Records provided START
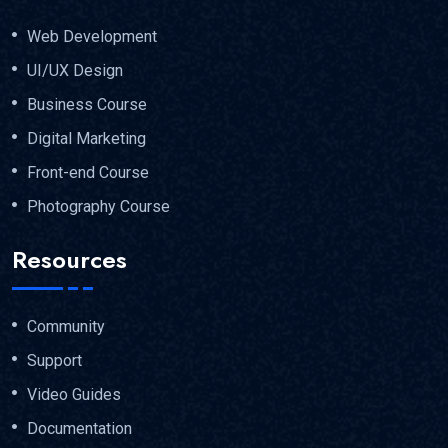
Web Development
UI/UX Design
Business Course
Digital Marketing
Front-end Course
Photography Course
Resources
Community
Support
Video Guides
Documentation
Records provided END
What to produce:
Each of the entries above must be output exactly, with none of the pictures.

Task output:
Web Development
UI/UX Design
Business Course
Digital Marketing
Front-end Course
Photography Course
Resources
Community
Support
Video Guides
Documentation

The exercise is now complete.